You can do exactly the same thing in your own code, and you will want to do so. If your class has an NSAttributedString instance property, you’ll mark it as @NSCopying — and similarly for other members of immutable/mutable pairs, such as NSIndexSet, NSParagraphStyle, NSURLRequest, and so on. Merely providing the @NSCopying designation is sufficient; Swift will enforce the copy policy and will take care of the actual copying for you when code assigns to this property.

If, as is sometimes the case, your own class wants the internal ability to mutate the value of this property while preventing a mutable value from arriving from outside, put a private computed property façade in front of it that transforms it to the corresponding mutable type:

class StringDrawer {

    @NSCopying var attributedString : NSAttributedString!

    private var mutableAttributedString : NSMutableAttributedString! {

        get {

            if self.attributedString == nil {return nil}

            return NSMutableAttributedString(

                attributedString:self.attributedString)

        }

        set {

            self.attributedString = newValue

        }

    }

}

@NSCopying can be used only for instance properties of classes, not of structs or enums — and only in the presence of Foundation, because that is where the NSCopying protocol is defined, which the type of a variable marked as @NSCopying must adopt.

Debugging Memory Management Mistakes

Though far less likely to occur under ARC (and Swift), memory management mistakes still can occur, especially because a programmer is prone to suppose (wrongly) that they can’t. Experience suggests that you should use every tool at your disposal to ferret out possible mistakes. Here are some of those tools (and see Chapter 9):

§  The memory gauge in the Debug navigator charts memory usage whenever your app runs, allowing you to observe possible memory leakage or other unwarranted heavy memory use. Note that memory management in the Simulator is not necessarily indicative of reality! Always observe the memory gauge with the app running on a device before making a judgment.

§  Instruments (Product → Profile) has excellent tools for noticing leaks and tracking memory management of individual objects.

§  Good old caveman debugging can help confirm that your objects are behaving as you want them to. Implement deinit with a println call.

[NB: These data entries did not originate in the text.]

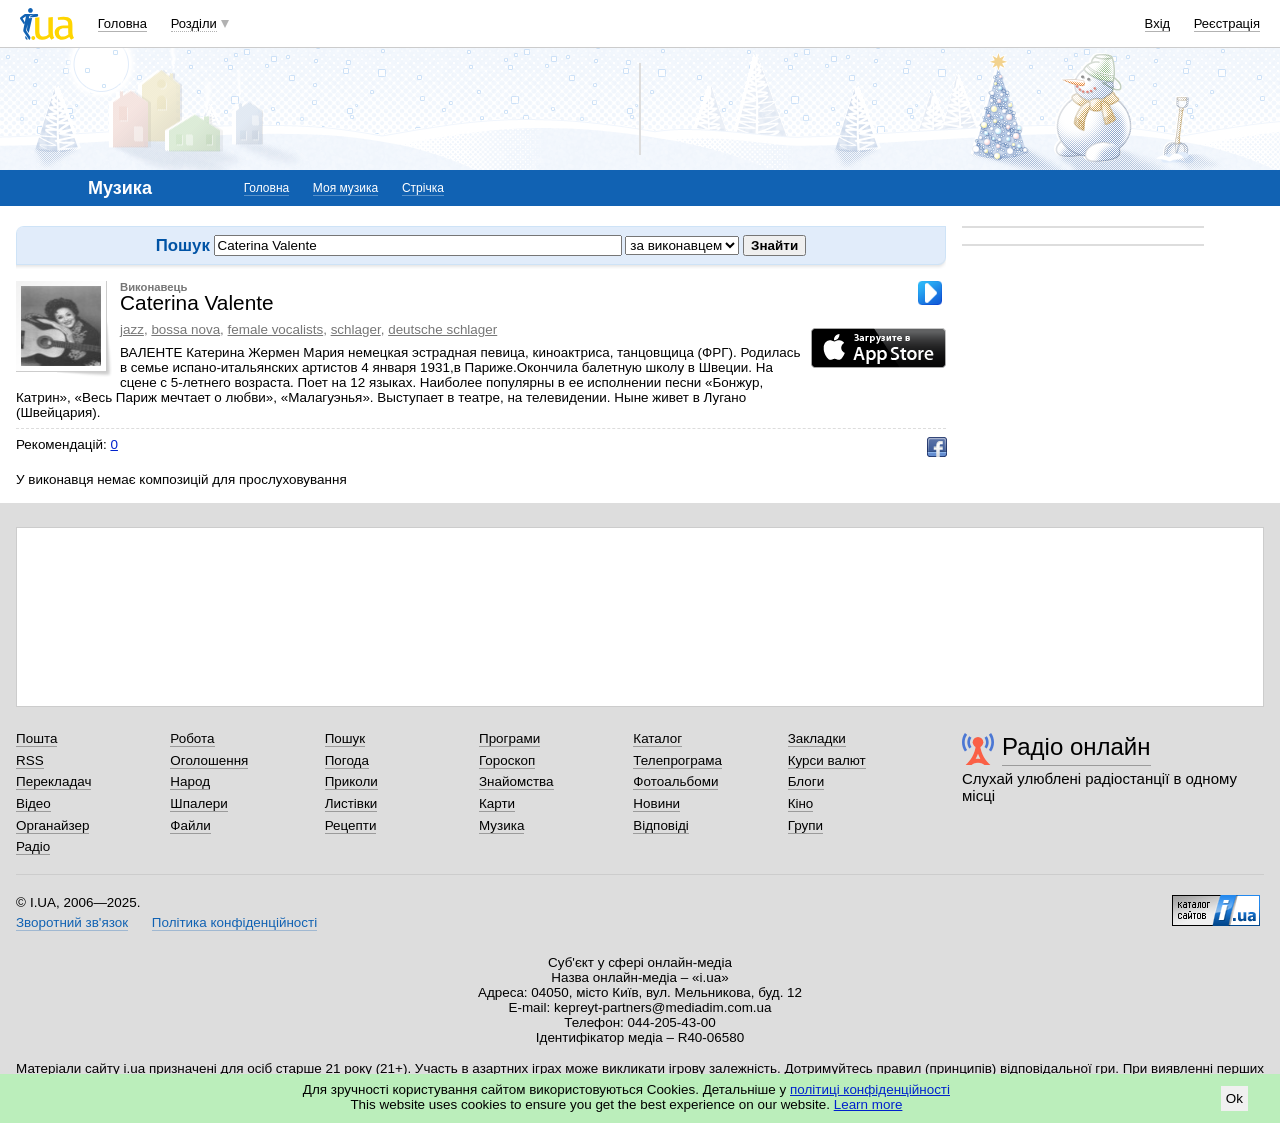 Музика (501, 825)
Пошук (345, 738)
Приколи (351, 781)
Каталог (657, 738)
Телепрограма (677, 760)
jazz (132, 329)
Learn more (868, 1104)
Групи (805, 825)
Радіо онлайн (1076, 746)
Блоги (806, 781)
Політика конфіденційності (234, 922)
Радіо (33, 846)
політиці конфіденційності (870, 1089)
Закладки (817, 738)
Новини (656, 803)
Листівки (351, 803)
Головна (122, 23)
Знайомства (516, 781)
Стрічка (423, 188)
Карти (497, 803)
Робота (192, 738)
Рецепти (351, 825)
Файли (190, 825)
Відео (33, 803)
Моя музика (345, 188)
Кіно (801, 803)
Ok (1234, 1098)
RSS (30, 760)
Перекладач (53, 781)
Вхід (1158, 23)
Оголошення (209, 760)
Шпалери (198, 803)
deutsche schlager (442, 329)
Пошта (36, 738)
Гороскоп (507, 760)
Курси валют (827, 760)
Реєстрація (1227, 23)
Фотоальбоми (675, 781)
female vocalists (276, 329)
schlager (356, 329)
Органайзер (52, 825)
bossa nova (185, 329)
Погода (347, 760)
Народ (190, 781)
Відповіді (661, 825)
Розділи (194, 23)
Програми (509, 738)
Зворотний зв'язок (72, 922)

If it isn’t called, your object is not going out of existence. This technique can reveal problems that even Instruments will not directly expose.

§  Dangling pointers are particularly difficult to track down, but they can often be located by “turning on zombies.” This is easy in Instruments with the Zombies template. Alternatively, edit the Run action in your scheme, switch to the Diagnostics tab, and check Enable Zombie Objects. The result is that no object ever goes out of existence; instead, it is replaced by a “zombie” that will report to the console if a message is sent to it (“message sent to deallocated instance”). Be sure to turn zombies back off when you’ve finished tracking down your dangling pointers. Don’t use zombies with the Leaks instrument: zombies are leaks.

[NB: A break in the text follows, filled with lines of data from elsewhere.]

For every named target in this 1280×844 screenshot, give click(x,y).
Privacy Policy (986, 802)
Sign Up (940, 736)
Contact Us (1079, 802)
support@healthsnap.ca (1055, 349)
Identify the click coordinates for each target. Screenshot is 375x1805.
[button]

Even these tools may not help you with every possible memory management issue. For example, some objects, such as a UIView containing a large image, are themselves small (and thus may not cause the memory gauge or Instruments to register large memory use) but require a large backing store nevertheless; maintaining references to too many such objects can cause your app to be summarily killed by the system. This sort of issue is not easy to track down.